Living in Manhattan, then, Taylor, Willy, and Duffy refer to her as Jase. And again, she finds herself in a new situation with a new family in a new city. Her new environment causes a further transformation of her identity, which can be seen in her new extravagant and extroverted lifestyle:
Jase. Jase was a woman who bought herself spangled heels and silk chartreuse pants. On my day off I took my week’s salary ([...]) and blew too much of it in stores along Broadway and even in the big department stores. (p. 176)
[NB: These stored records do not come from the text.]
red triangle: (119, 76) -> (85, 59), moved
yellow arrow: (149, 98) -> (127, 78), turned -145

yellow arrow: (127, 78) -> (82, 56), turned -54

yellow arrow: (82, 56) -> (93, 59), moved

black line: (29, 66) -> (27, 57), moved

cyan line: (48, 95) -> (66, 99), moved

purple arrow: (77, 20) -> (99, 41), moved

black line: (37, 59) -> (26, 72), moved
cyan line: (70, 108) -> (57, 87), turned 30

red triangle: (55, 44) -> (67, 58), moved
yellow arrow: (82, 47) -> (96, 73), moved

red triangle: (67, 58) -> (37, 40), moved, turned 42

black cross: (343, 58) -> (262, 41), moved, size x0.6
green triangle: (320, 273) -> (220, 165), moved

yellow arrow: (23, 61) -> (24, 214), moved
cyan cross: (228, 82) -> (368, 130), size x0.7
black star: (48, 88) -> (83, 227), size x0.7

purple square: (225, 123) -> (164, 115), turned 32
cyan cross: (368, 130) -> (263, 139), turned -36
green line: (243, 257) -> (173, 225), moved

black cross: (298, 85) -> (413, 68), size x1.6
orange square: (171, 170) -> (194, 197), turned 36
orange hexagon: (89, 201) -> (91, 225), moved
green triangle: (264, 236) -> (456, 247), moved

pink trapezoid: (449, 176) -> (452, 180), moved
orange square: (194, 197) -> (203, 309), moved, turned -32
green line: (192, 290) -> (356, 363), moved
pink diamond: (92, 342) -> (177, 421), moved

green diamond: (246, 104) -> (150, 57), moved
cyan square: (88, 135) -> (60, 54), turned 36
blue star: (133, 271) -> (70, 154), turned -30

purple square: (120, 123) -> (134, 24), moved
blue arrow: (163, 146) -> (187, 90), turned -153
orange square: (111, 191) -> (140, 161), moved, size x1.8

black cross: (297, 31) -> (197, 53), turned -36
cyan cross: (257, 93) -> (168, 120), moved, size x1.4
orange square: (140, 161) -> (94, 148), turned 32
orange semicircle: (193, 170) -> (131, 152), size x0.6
Simultaneously however, Jasmine reflects on her old identities and consciously agrees to her new lifestyle:
Jyoti would have saved [money]. But Jyoti was now a sati -goddess; she had burned herself in a trash-can-funeral pyre behind a boarded-up motel in Florida. Jasmine lived for the future, for Vijh & Wife. Jase went to movies and lived for today. In my closet hung satin blouses with vampish necklines, in my dresser lingerie I was too shy to wear in a room I shared with Duff. (p. 176)
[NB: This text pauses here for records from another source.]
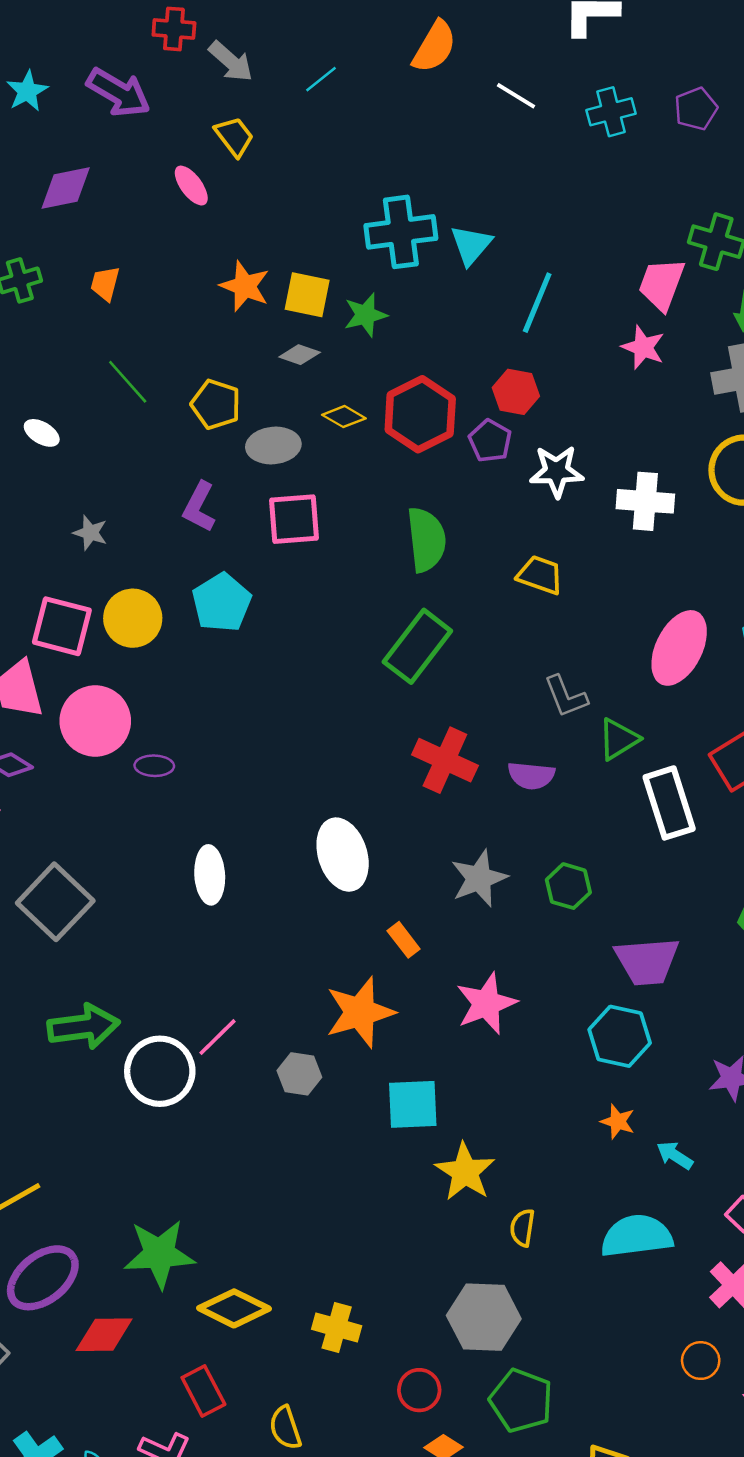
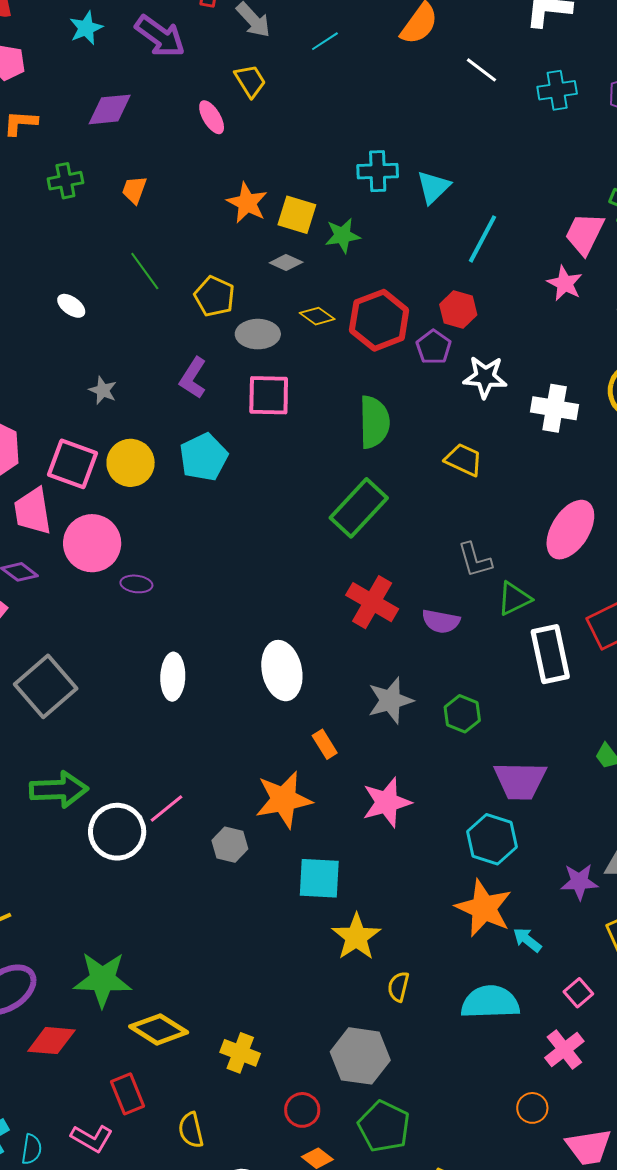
cyan cross: (401, 232) -> (378, 171), size x0.7
orange star: (618, 1122) -> (484, 908), size x2.0

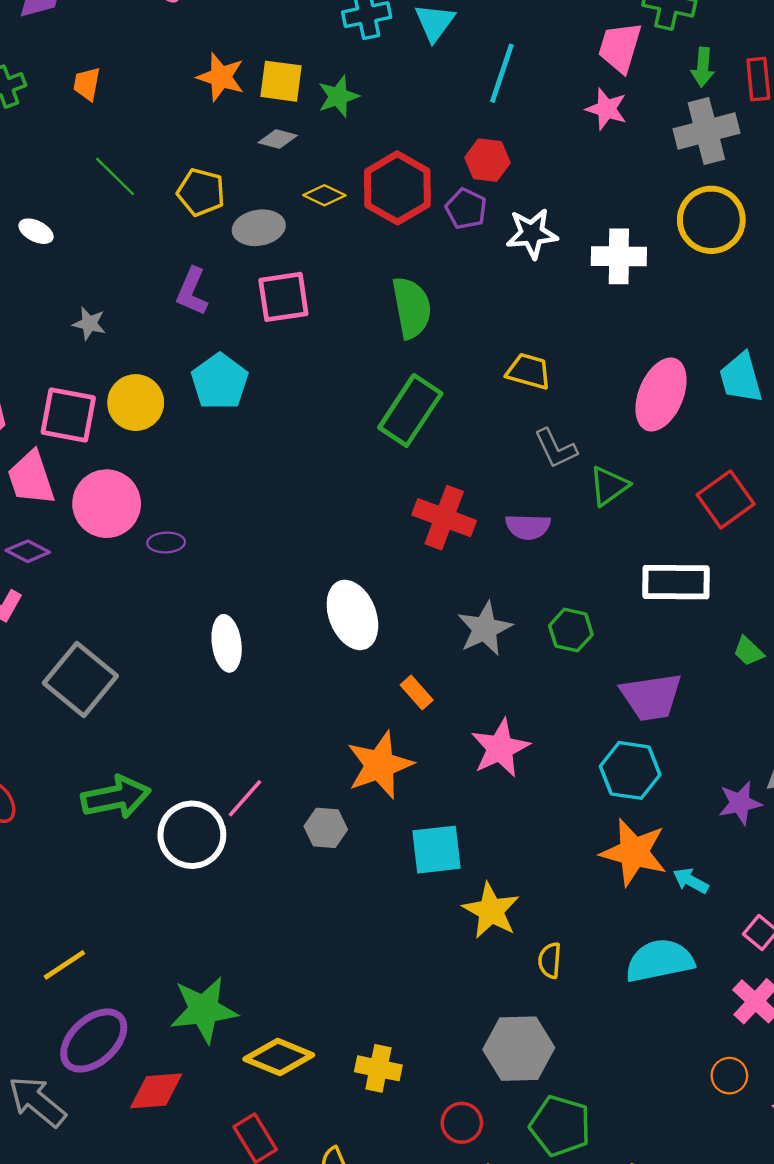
yellow trapezoid: (464, 460) -> (529, 371), moved
white rectangle: (550, 654) -> (676, 582), moved, turned -68

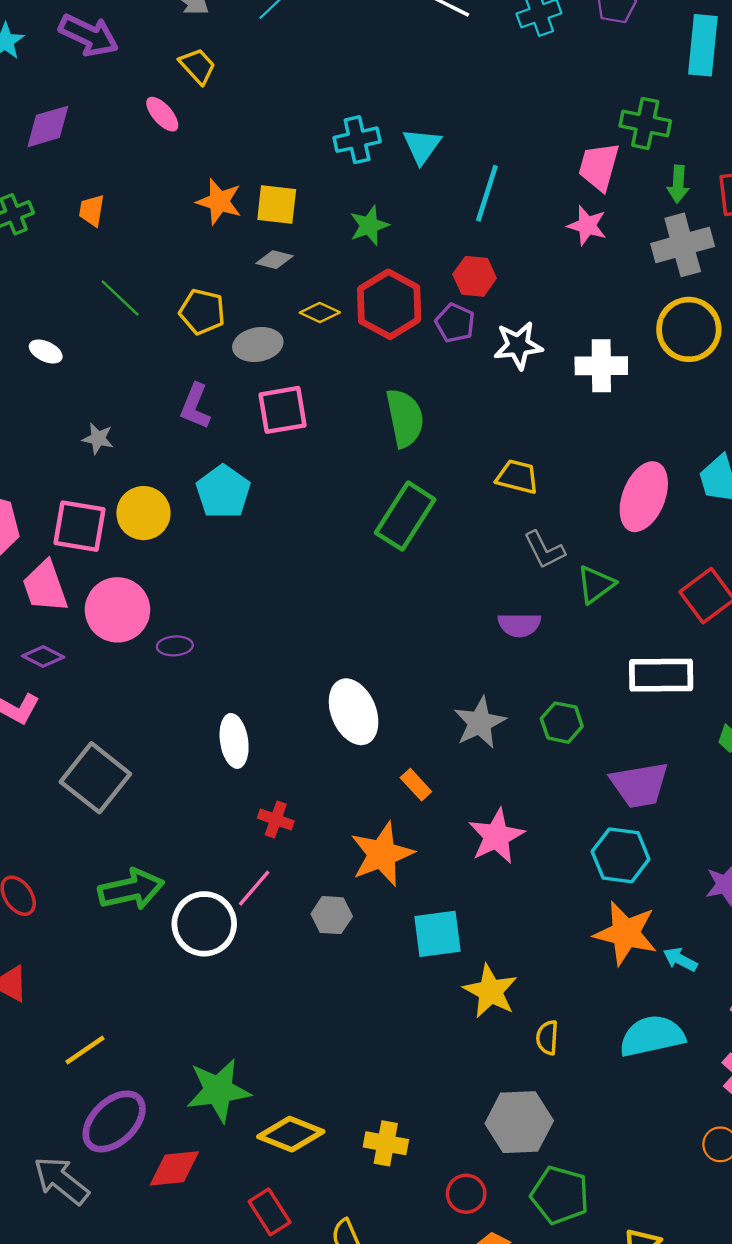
green star: (338, 96) -> (369, 226), moved
red cross: (444, 518) -> (276, 819), moved, size x0.6

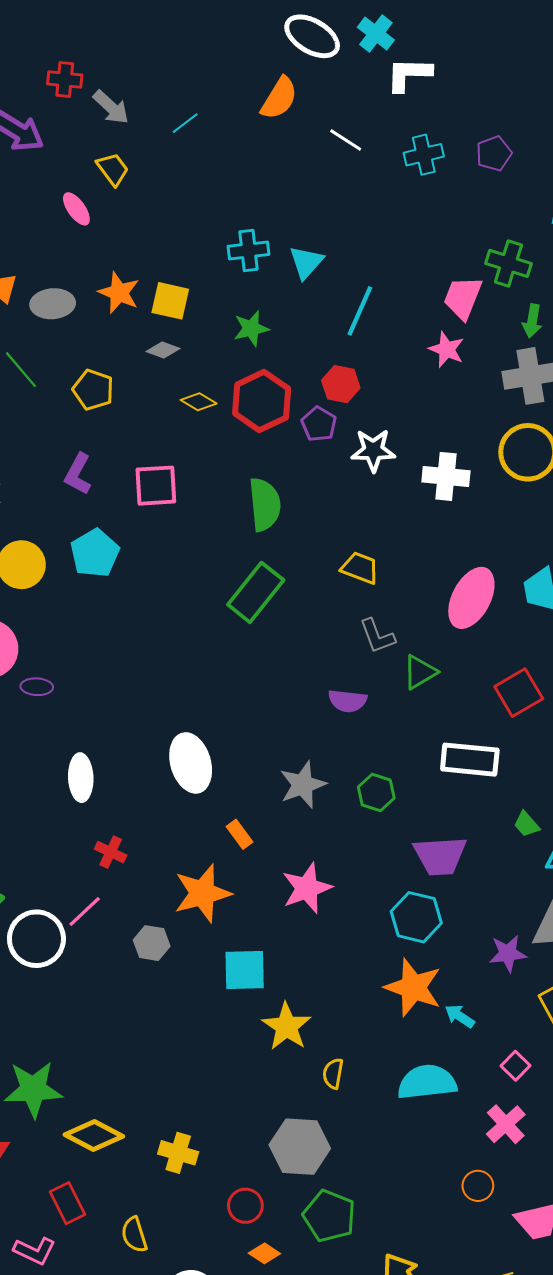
gray ellipse: (258, 345) -> (53, 304), moved

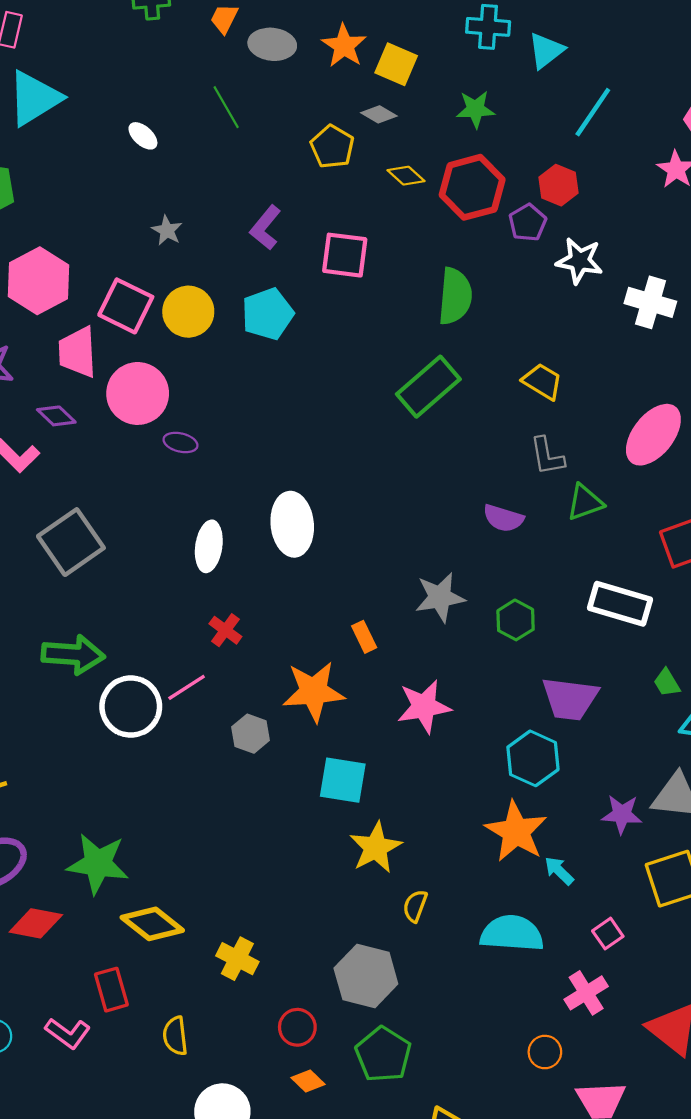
yellow pentagon: (93, 390) -> (332, 147), moved
white ellipse: (191, 763) -> (292, 524), moved

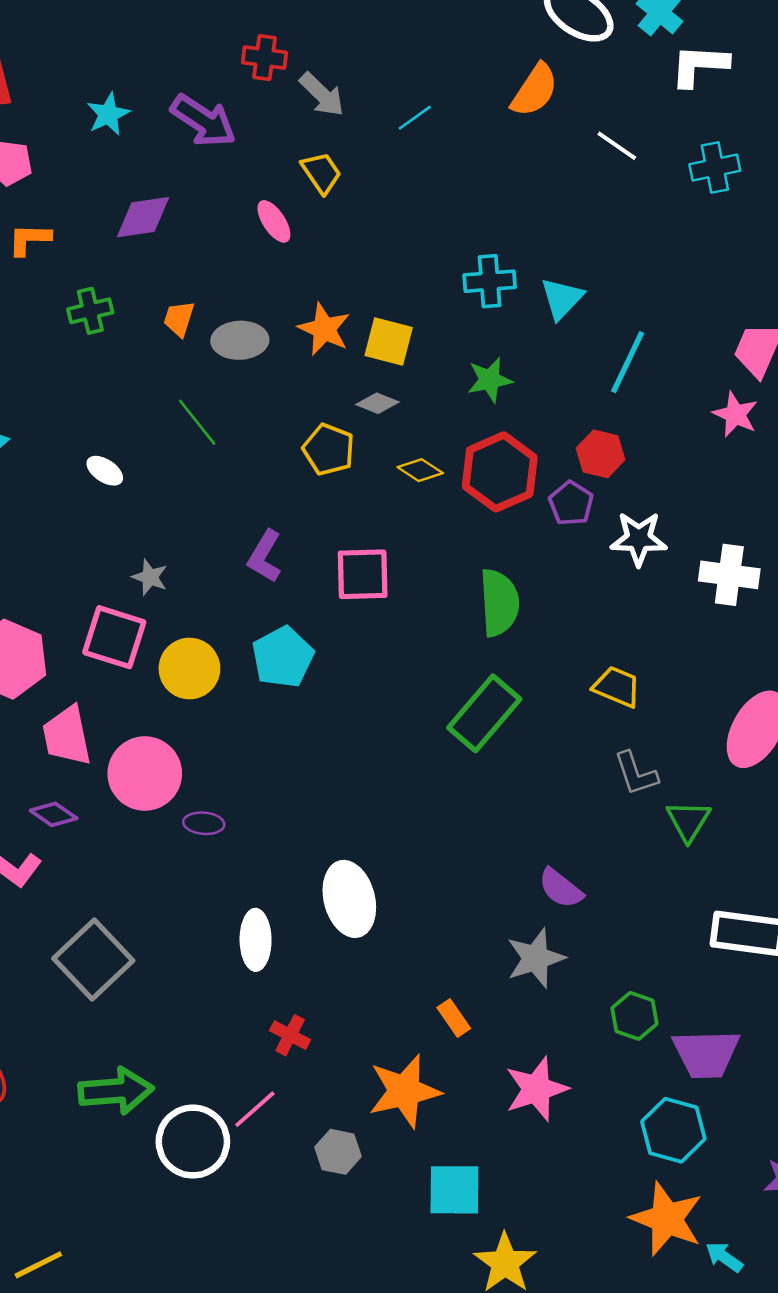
pink square: (126, 306) -> (114, 637), moved
green triangle: (585, 502) -> (688, 821), turned -30
purple semicircle: (503, 518) -> (561, 888), moved, turned 30
green hexagon: (516, 620) -> (634, 1016), moved

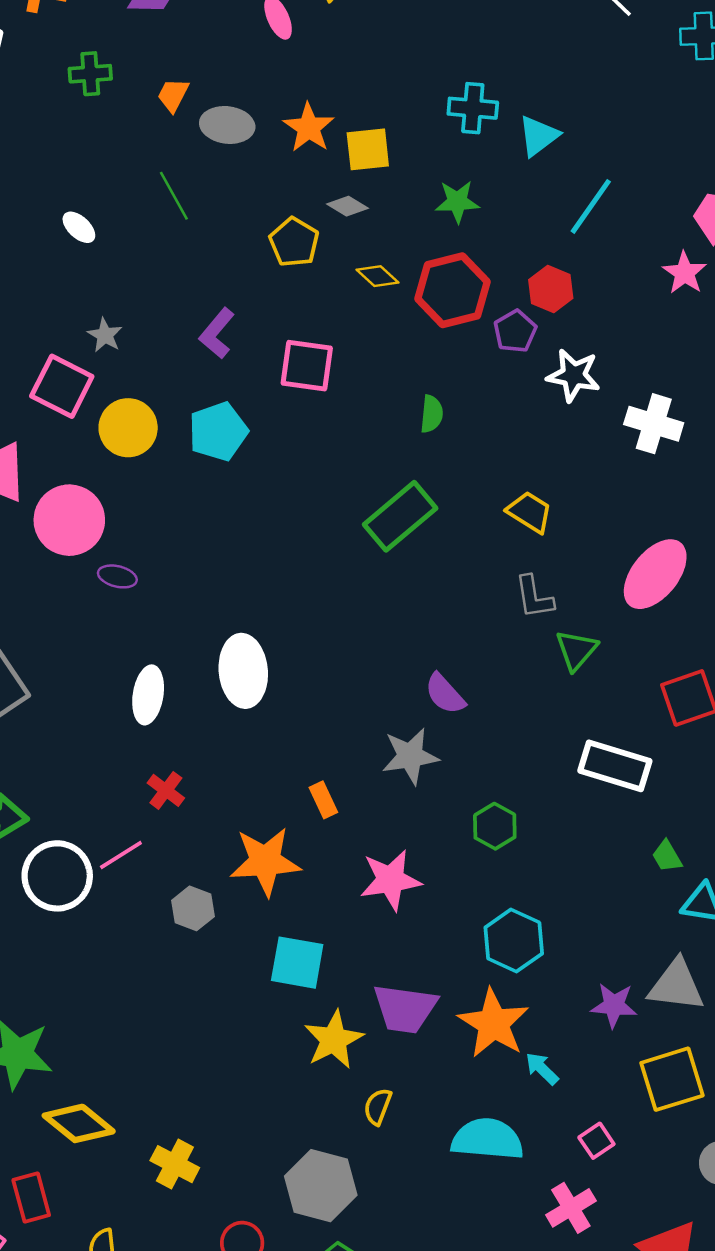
yellow square: (389, 341) -> (368, 149), turned -30
green semicircle: (499, 603) -> (432, 414), size x0.6
purple trapezoid: (706, 1054) -> (405, 1009), moved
When she is ”forced” to leave New York City another transformational process starts and her new live-in lover Bud calls her Jane. Jane, then, is a typical American name and resembles the mediocrity she finds herself in. Interestingly, she never really settled in Baden for she only stayed out of dignity. The identity of the good ”soon-to-be wife” and mother of a ”typical” American family never really suited her and so , when Taylor eventually finds her, she leaves this dull identity too. Even more interestingly is the fact that she ”switches back” to an old identity on purpose, although she, throughout her journey, had always moved on, leaving certain traits behind. This might a changing moment in her entire life for she intended to return to a previously abandoned identity for, as she says, ”I like everything he [Taylor] said or did. I like the name he gave me.” (p. 176). It seems as though for once in her life she found an identity she consciously is able to stick to.
We now have to ask ourselves whether we can take Jasmine further and look if there are certain implications for our real world. Why and how do people actually change their identity? And if they change, who or what is responsible for the very transformation? Can one actually tell whether people have a fixed or stable identity? Or is everything concerned with a character that is subject to change? Where does one identity start and where do other people’s interpretation of certain characteristics end? One answer to these questions of identity is how people refer to each other and how it is referred to Jasmine throughout the novel.